Required action: Without the pictures, reproduce the entries below exactly.

==== Data supplied ====

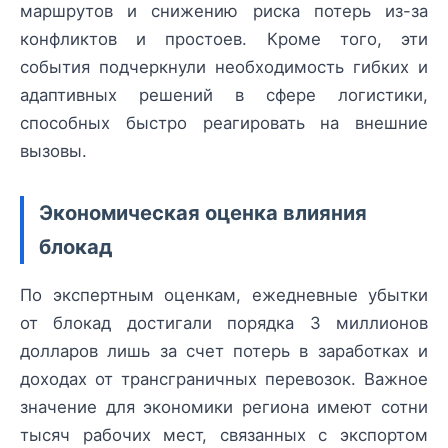
маршрутов и снижению риска потерь из-за
конфликтов и простоев. Кроме того, эти
события подчеркнули необходимость гибких и
адаптивных решений в сфере логистики,
способных быстро реагировать на внешние
вызовы.
Экономическая оценка влияния
блокад
По экспертным оценкам, ежедневные убытки
от блокад достигали порядка 3 миллионов
долларов лишь за счет потерь в заработках и
доходах от трансграничных перевозок. Важное
значение для экономики региона имеют сотни
тысяч рабочих мест, связанных с экспортом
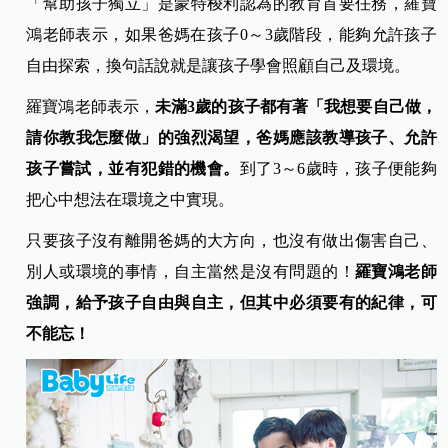
「幫助孩子獨立」是蒙特梭利認為的教育首要任務，羅寶
鴻老師表示，如果爸媽在孩子0～3歲階段，能夠允許孩子
自由探索，換句話說就是讓孩子學會照顧自己及環境。
羅寶鴻老師表示，
未滿3歲的孩子都有著「我想要自己做，
請你教我怎麼做」的強烈渴望，爸媽應該教導孩子、允許
孩子嘗試，並有犯錯的機會。
到了3～6歲時，孩子便能夠
把心中想法在環境之中實現。
只要孩子沒有離開爸媽的大方向，也沒有做出傷害自己、
別人或環境的事情，自主當然是沒有問題的！
羅寶鴻老師
強調，給予孩子自由與自主，但其中必須要有的紀律，可
不能忘！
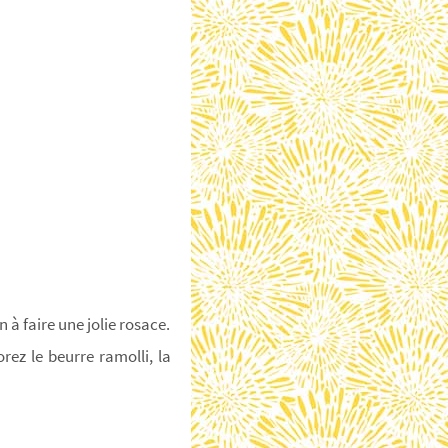
à faire une jolie rosace.
orez le beurre ramolli, la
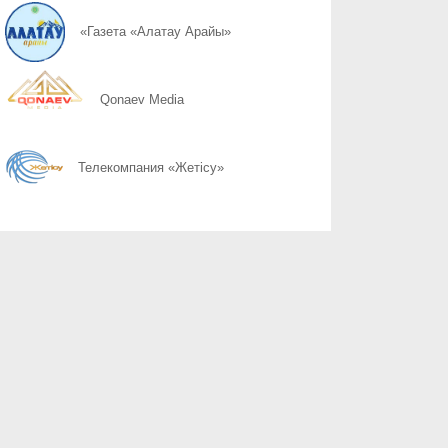
08.08
Простые правила сохранности имущества
«Газета «Алатау Арайы»
08.08
Почему 120 баллов не всегда гарантируют грант, а 100 могут 
Qonaev Media
08.08
Неліктен 120 балл грант алуға әрдайым кепілдік бермейді, ал 1
Телекомпания «Жетісу»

====

Completed task:
маршрутов и снижению риска потерь из-за
конфликтов и простоев. Кроме того, эти
события подчеркнули необходимость гибких и
адаптивных решений в сфере логистики,
способных быстро реагировать на внешние
вызовы.
Экономическая оценка влияния
блокад
По экспертным оценкам, ежедневные убытки
от блокад достигали порядка 3 миллионов
долларов лишь за счет потерь в заработках и
доходах от трансграничных перевозок. Важное
значение для экономики региона имеют сотни
тысяч рабочих мест, связанных с экспортом
「幫助孩子獨立」是蒙特梭利認為的教育首要任務，羅寶
鴻老師表示，如果爸媽在孩子0～3歲階段，能夠允許孩子
自由探索，換句話說就是讓孩子學會照顧自己及環境。
羅寶鴻老師表示，
未滿3歲的孩子都有著「我想要自己做，
請你教我怎麼做」的強烈渴望，爸媽應該教導孩子、允許
孩子嘗試，並有犯錯的機會。
到了3～6歲時，孩子便能夠
把心中想法在環境之中實現。
只要孩子沒有離開爸媽的大方向，也沒有做出傷害自己、
別人或環境的事情，自主當然是沒有問題的！
羅寶鴻老師
強調，給予孩子自由與自主，但其中必須要有的紀律，可
不能忘！
à faire une jolie rosace.
orez le beurre ramolli, la
08.08
Простые правила сохранности имущества
«Газета «Алатау Арайы»
08.08
Почему 120 баллов не всегда гарантируют грант, а 100 могут 
Qonaev Media
08.08
Неліктен 120 балл грант алуға әрдайым кепілдік бермейді, ал 1
Телекомпания «Жетісу»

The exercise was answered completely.